Personal information
- Born: 5 March 1962 Ås, Norway
- Died: 30 May 2021 (aged 59) Ås, Norway

Medal record
Men's orienteering
World Championships
| Gold medal – first place | 1987 Gérardmer | Relay |
| Bronze medal – third place | 1989 Skövde | Individual |
| Gold medal – first place | 1989 Skövde | Relay |
| Silver medal – second place | 1991 Mariánské Lázně | Relay |
| Bronze medal – third place | 1997 Grimstad | Relay |
World Cup
| Gold medal – first place | 1990 | WC Overall |
| Bronze medal – third place | 1988 | WC Overall |

= Håvard Tveite =

Norwegian orienteer (1962–2021)

Håvard Tveite (5 March 1962 – 30 May 2021) was a Norwegian orienteering competitor.
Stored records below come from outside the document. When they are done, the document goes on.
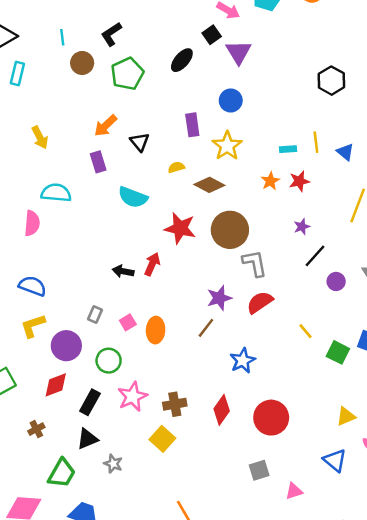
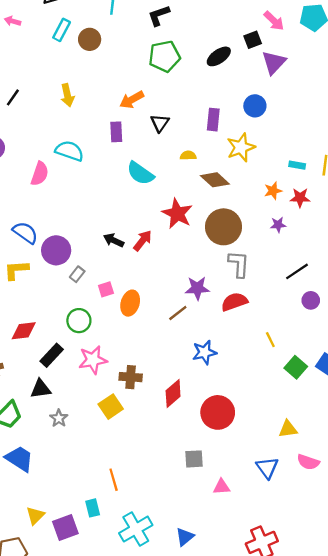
brown circle: (82, 63) -> (90, 39), moved
purple star: (302, 227) -> (278, 225), moved
purple circle: (66, 346) -> (56, 250), moved

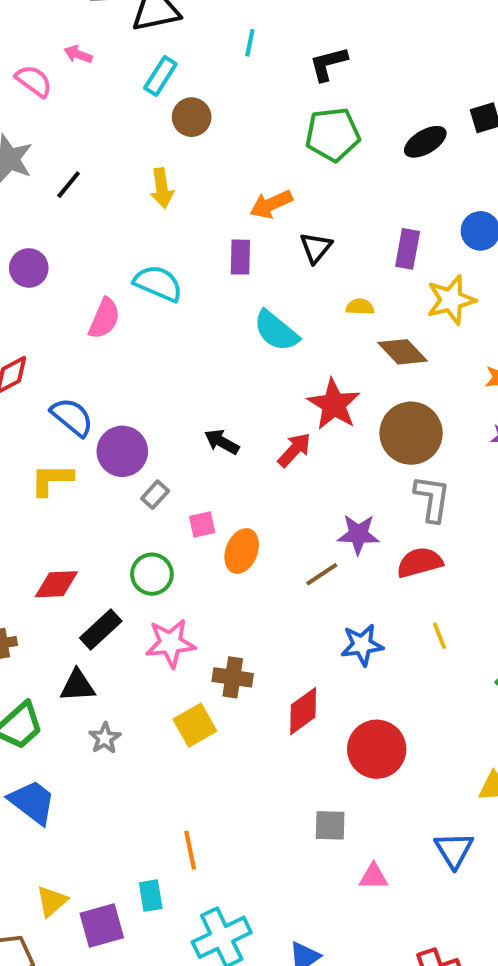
brown circle: (90, 39) -> (192, 117), moved
red arrow: (143, 241) -> (294, 450), moved
yellow line: (270, 340) -> (439, 636), moved

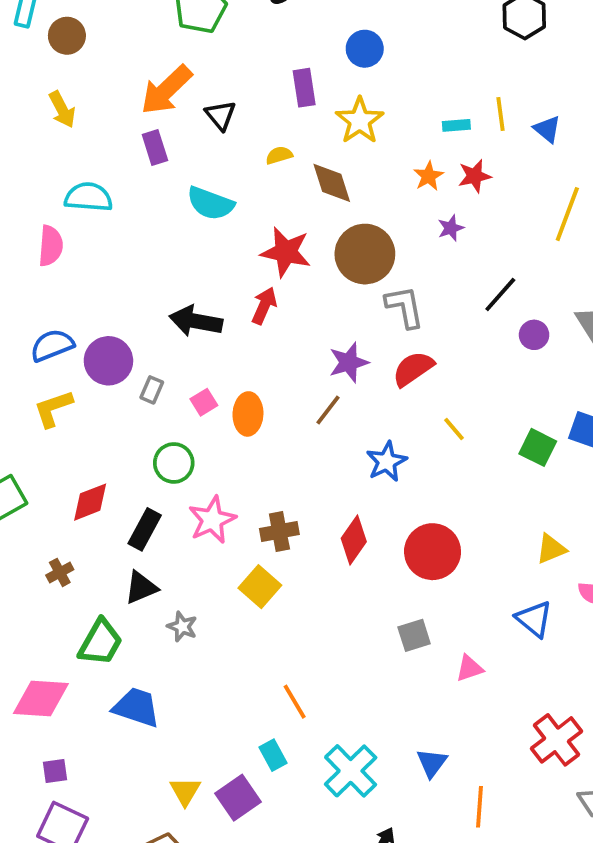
orange arrow: (271, 204) -> (166, 90), size x1.4
brown diamond: (403, 352) -> (332, 183), turned 45
blue semicircle: (72, 417) -> (52, 345), turned -42
black arrow: (222, 442) -> (196, 321), size x1.5

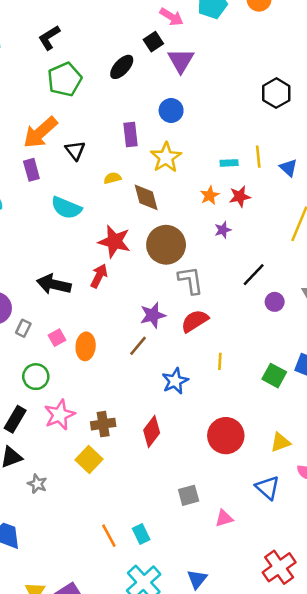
yellow line: (454, 429) -> (220, 361), turned 42
red circle: (433, 552) -> (226, 436), moved
cyan rectangle: (273, 755) -> (141, 534), moved

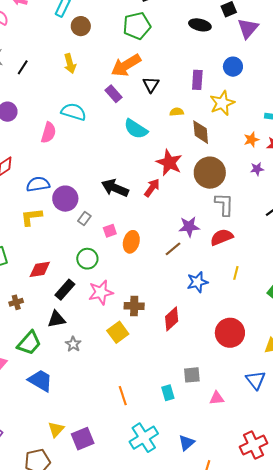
black ellipse: (122, 67) -> (200, 25), turned 50
green pentagon: (65, 79) -> (137, 26), moved
purple rectangle: (31, 170) -> (113, 94), turned -36
cyan rectangle: (141, 534) -> (168, 393), moved

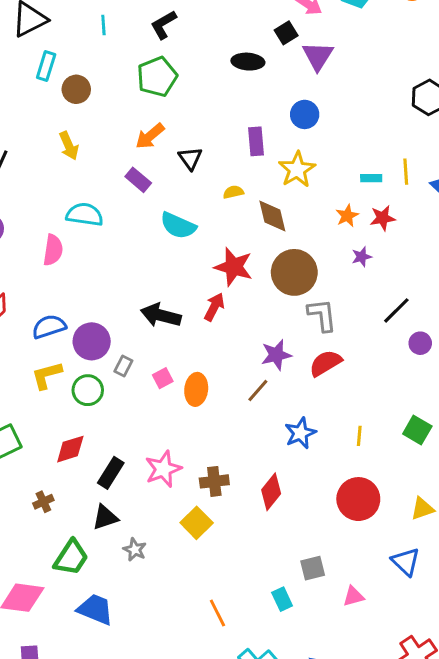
orange arrow: (126, 65) -> (150, 136), size x0.7
green circle: (87, 259) -> (88, 390), moved
yellow line: (236, 273) -> (359, 436), moved

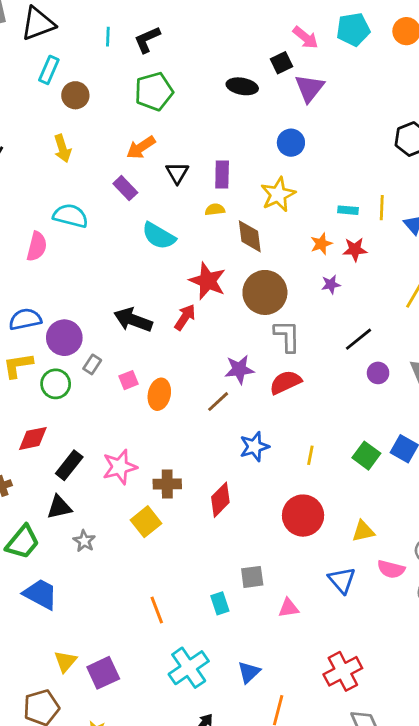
black L-shape: (164, 25) -> (147, 40), moved
purple rectangle: (256, 141) -> (222, 175), moved

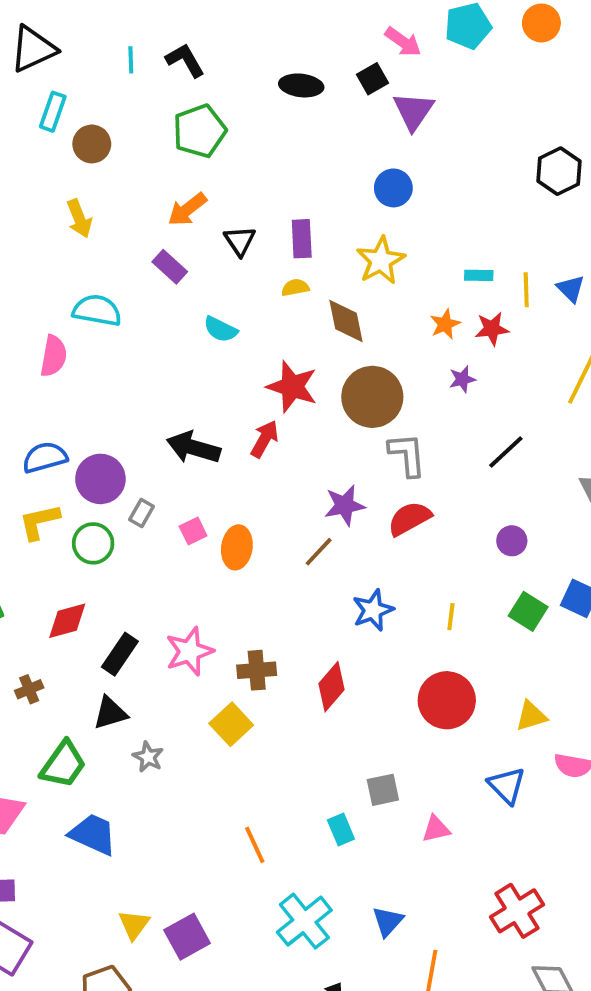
black L-shape: (147, 40) -> (185, 60), turned 88
black ellipse: (242, 86) -> (301, 85), moved
yellow line: (382, 208) -> (526, 290), moved
cyan semicircle: (159, 236) -> (220, 329), size x0.7
purple circle: (378, 373) -> (512, 541), moved

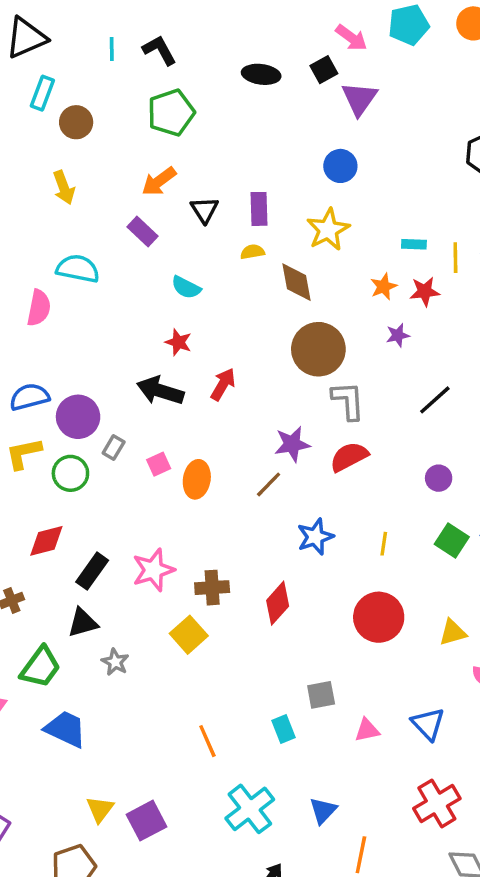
red star: (292, 387) -> (178, 342), moved, size x0.6
blue triangle: (507, 785) -> (428, 724), moved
He was Relay World Champion from 1987 and 1989, and has a silver medal from 1991 and a bronze medal from 1997. He also obtained bronze in the individual course at the 1989 World Orienteering Championships.

He was winner of the overall Orienteering World Cup in 1990, and placed third in the overall cup in 1988. He represented the sports clubs Ås IL and NTHI. He won the 1989 and 1990 Jukola relay, with NTHI.

Tveite was a member of the International Orienteering Federation Map Commission. He joined the IOF Map Commission in 2002 and became Chairman of the commission in 2007. He remained as Chairman until 2017. During his term the IOF International Specifications for Orienteering Maps went through multiple important revisions as the digitalisation of mapping and map printing processes became the norm. He was awarded an IOF Silver Pin for his service to the IOF in 2017.

Tveite was also a regular contributor to the QGIS project, contributing to documentation and developing various plugins.